[GIVEN ENTRIES Boundary: Start]
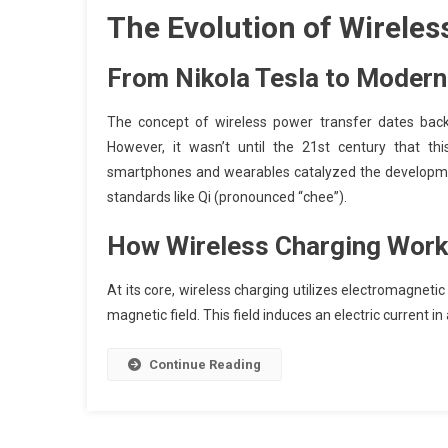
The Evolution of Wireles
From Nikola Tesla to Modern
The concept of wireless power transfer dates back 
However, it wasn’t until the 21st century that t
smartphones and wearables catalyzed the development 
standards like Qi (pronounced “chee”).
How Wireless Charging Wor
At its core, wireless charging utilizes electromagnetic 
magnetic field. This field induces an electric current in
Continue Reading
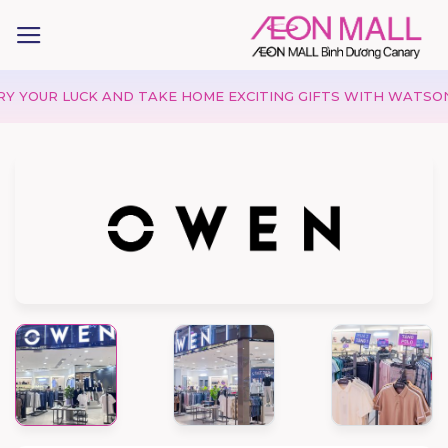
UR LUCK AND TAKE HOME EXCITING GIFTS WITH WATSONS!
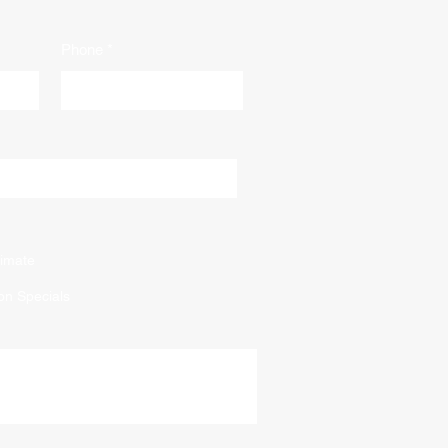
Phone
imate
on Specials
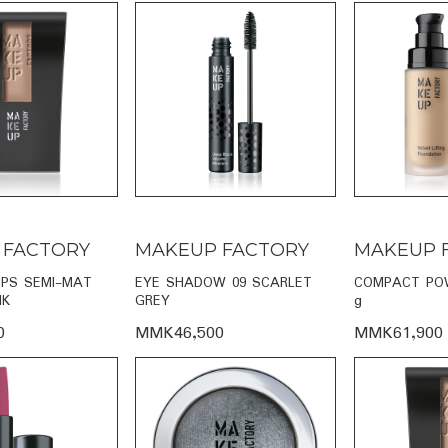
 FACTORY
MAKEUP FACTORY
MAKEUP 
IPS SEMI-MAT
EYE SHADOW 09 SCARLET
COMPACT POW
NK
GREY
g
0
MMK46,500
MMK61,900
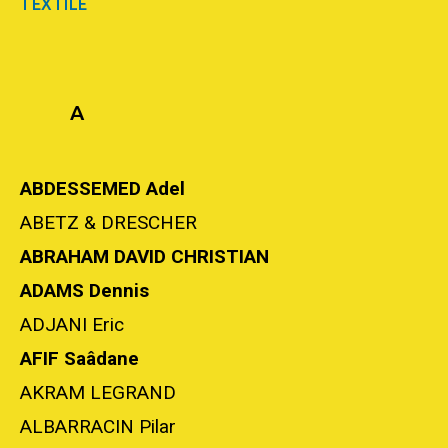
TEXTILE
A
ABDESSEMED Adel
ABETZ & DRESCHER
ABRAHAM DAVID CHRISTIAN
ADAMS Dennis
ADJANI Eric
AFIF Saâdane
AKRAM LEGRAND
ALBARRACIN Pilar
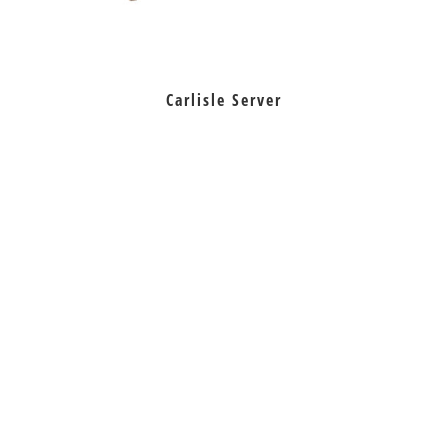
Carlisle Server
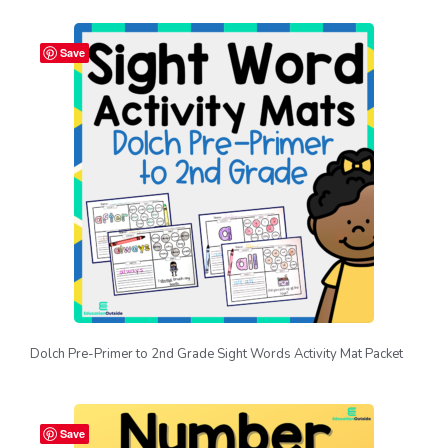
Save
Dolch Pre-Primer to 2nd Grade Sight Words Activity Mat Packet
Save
[GIVEN ENTRIES Boundary: End]
PROBLEM DETAILS ▸ Your answer must be the exact lines from the start of the data through the line with "ABETZ & DRESCHER", inclusive, and nothing else; pictures do not belong in it.

OUTPUT OF THE TASK ▸
The Evolution of Wireles
From Nikola Tesla to Modern
The concept of wireless power transfer dates back 
However, it wasn’t until the 21st century that t
smartphones and wearables catalyzed the development 
standards like Qi (pronounced “chee”).
How Wireless Charging Wor
At its core, wireless charging utilizes electromagnetic 
magnetic field. This field induces an electric current in
Continue Reading
UR LUCK AND TAKE HOME EXCITING GIFTS WITH WATSONS!
Phone
imate
on Specials
 FACTORY
MAKEUP FACTORY
MAKEUP 
IPS SEMI-MAT
EYE SHADOW 09 SCARLET
COMPACT POW
NK
GREY
g
0
MMK46,500
MMK61,900
TEXTILE
A
ABDESSEMED Adel
ABETZ & DRESCHER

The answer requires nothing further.